(Stored data entries)
━━━━━━

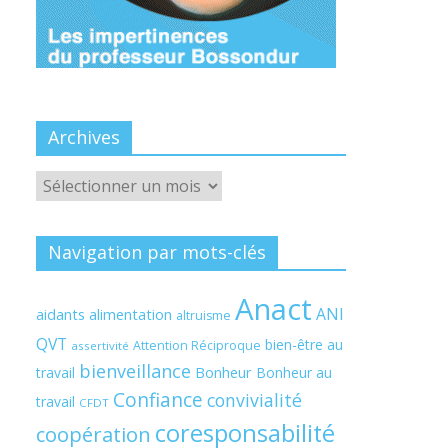
Archives
Archives
Navigation par mots-clés
Anact
ANI
aidants
alimentation
altruisme
QVT
bien-être au
Attention Réciproque
assertivité
bienveillance
Bonheur
travail
Bonheur au
Confiance
convivialité
travail
CFDT
coresponsabilité
coopération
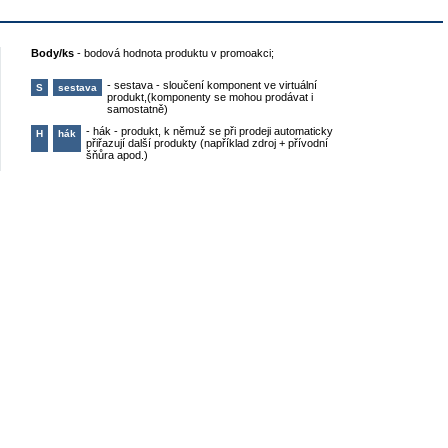
Body/ks
-
bodová hodnota produktu v promoakci;
-
sestava - sloučení komponent ve virtuální
S
sestava
produkt,(komponenty se mohou prodávat i
samostatně)
-
hák - produkt, k němuž se při prodeji automaticky
H
hák
přiřazují další produkty (například zdroj + přívodní
šňůra apod.)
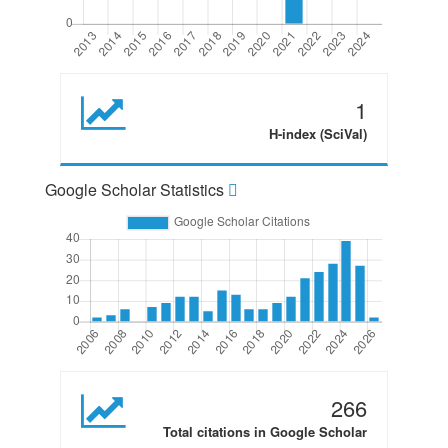
1
H-index (SciVal)
Google Scholar Statistics
266
Total citations in Google Scholar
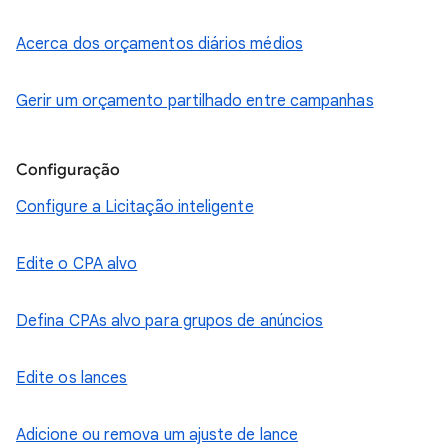
Acerca dos orçamentos diários médios
Gerir um orçamento partilhado entre campanhas
Configuração
Configure a Licitação inteligente
Edite o CPA alvo
Defina CPAs alvo para grupos de anúncios
Edite os lances
Adicione ou remova um ajuste de lance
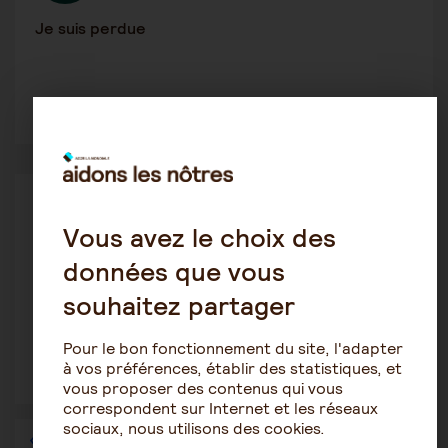
Je suis perdue
2
1340
Alzheimer
Belouette
Vous avez le choix des
22 août 2023 7:48
données que vous
Dégradation suite à annonce décès conjoint
souhaitez partager
Pour le bon fonctionnement du site, l'adapter
à vos préférences, établir des statistiques, et
1
2225
vous proposer des contenus qui vous
correspondent sur Internet et les réseaux
sociaux, nous utilisons des cookies.
1
…
17
18
19
20
21
22
23
…
36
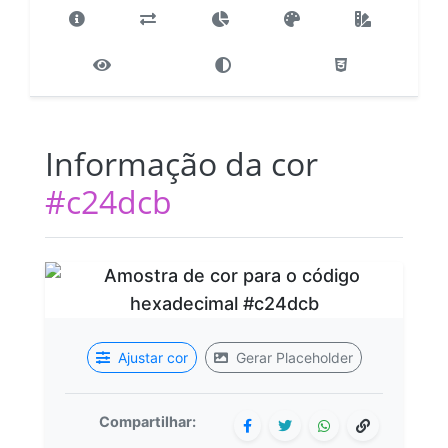
Informação da cor
#c24dcb
Ajustar cor
Gerar Placeholder
Compartilhar:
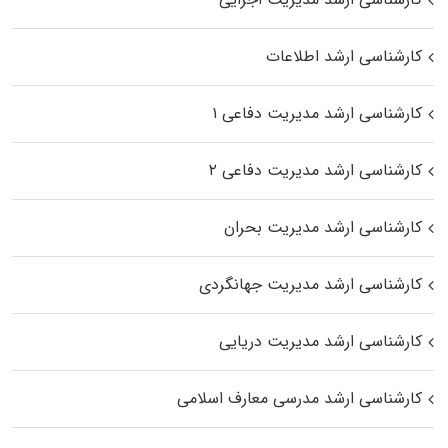
کارشناسی ارشد اطلاعات
کارشناسی ارشد مدیریت دفاعی ۱
کارشناسی ارشد مدیریت دفاعی ۲
کارشناسی ارشد مدیریت بحران
کارشناسی ارشد مدیریت جهانگردی
کارشناسی ارشد مدیریت دریایی
کارشناسی ارشد مدرسی معارف اسلامی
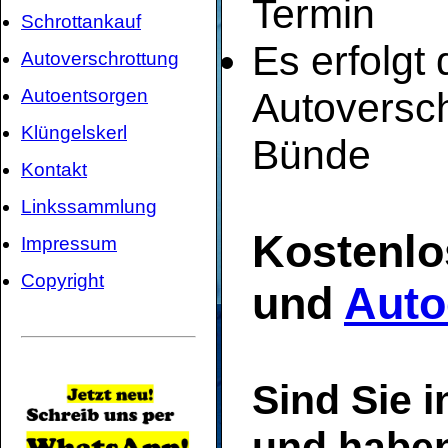
Termin
Schrottankauf
Es erfolgt
Autoverschrottung
Autoentsorgen
Autoversch
Klüngelskerl
Bünde
Kontakt
Linkssammlung
Kostenlo
Impressum
Copyright
und
Auto
Sind Sie 
und haben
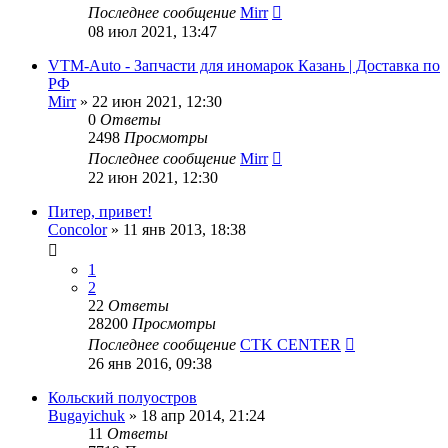
Последнее сообщение
Mirr
08 июл 2021, 13:47
VTM-Auto - Запчасти для иномарок Казань | Доставка по
РФ
Mirr
»
22 июн 2021, 12:30
0
Ответы
2498
Просмотры
Последнее сообщение
Mirr
22 июн 2021, 12:30
Питер, привет!
Concolor
»
11 янв 2013, 18:38
1
2
22
Ответы
28200
Просмотры
Последнее сообщение
CTK CENTER
26 янв 2016, 09:38
Кольский полуостров
Bugayichuk
»
18 апр 2014, 21:24
11
Ответы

━━━━━━

# TASK DIRECTIONS
Images stay out, but the rest of the records must be retyped exactly.

# SOLUTION FOR THIS EXERCISE
Archives
Archives
Navigation par mots-clés
Anact
ANI
aidants
alimentation
altruisme
QVT
bien-être au
Attention Réciproque
assertivité
bienveillance
Bonheur
travail
Bonheur au
Confiance
convivialité
travail
CFDT
coresponsabilité
coopération
Body/ks
-
bodová hodnota produktu v promoakci;
-
sestava - sloučení komponent ve virtuální
S
sestava
produkt,(komponenty se mohou prodávat i
samostatně)
-
hák - produkt, k němuž se při prodeji automaticky
H
hák
přiřazují další produkty (například zdroj + přívodní
šňůra apod.)
1
H-index (SciVal)
Google Scholar Statistics
266
Total citations in Google Scholar
Acerca dos orçamentos diários médios
Gerir um orçamento partilhado entre campanhas
Configuração
Configure a Licitação inteligente
Edite o CPA alvo
Defina CPAs alvo para grupos de anúncios
Edite os lances
Adicione ou remova um ajuste de lance
Je suis perdue
2
1340
Alzheimer
Belouette
Vous avez le choix des
22 août 2023 7:48
données que vous
Dégradation suite à annonce décès conjoint
souhaitez partager
Pour le bon fonctionnement du site, l'adapter
à vos préférences, établir des statistiques, et
1
2225
vous proposer des contenus qui vous
correspondent sur Internet et les réseaux
sociaux, nous utilisons des cookies.
1
…
17
18
19
20
21
22
23
…
36
Informação da cor
#c24dcb
Ajustar cor
Gerar Placeholder
Compartilhar:
کارشناسی ارشد اطلاعات
کارشناسی ارشد مدیریت دفاعی ۱
کارشناسی ارشد مدیریت دفاعی ۲
کارشناسی ارشد مدیریت بحران
کارشناسی ارشد مدیریت جهانگردی
کارشناسی ارشد مدیریت دریایی
کارشناسی ارشد مدرسی معارف اسلامی
Termin
Schrottankauf
Es erfolgt
Autoverschrottung
Autoentsorgen
Autoversch
Klüngelskerl
Bünde
Kontakt
Linkssammlung
Kostenlo
Impressum
Copyright
und
Auto
Sind Sie 
und haben
Последнее сообщение
Mirr
08 июл 2021, 13:47
VTM-Auto - Запчасти для иномарок Казань | Доставка по
РФ
Mirr
»
22 июн 2021, 12:30
0
Ответы
2498
Просмотры
Последнее сообщение
Mirr
22 июн 2021, 12:30
Питер, привет!
Concolor
»
11 янв 2013, 18:38
1
2
22
Ответы
28200
Просмотры
Последнее сообщение
CTK CENTER
26 янв 2016, 09:38
Кольский полуостров
Bugayichuk
»
18 апр 2014, 21:24
11
Ответы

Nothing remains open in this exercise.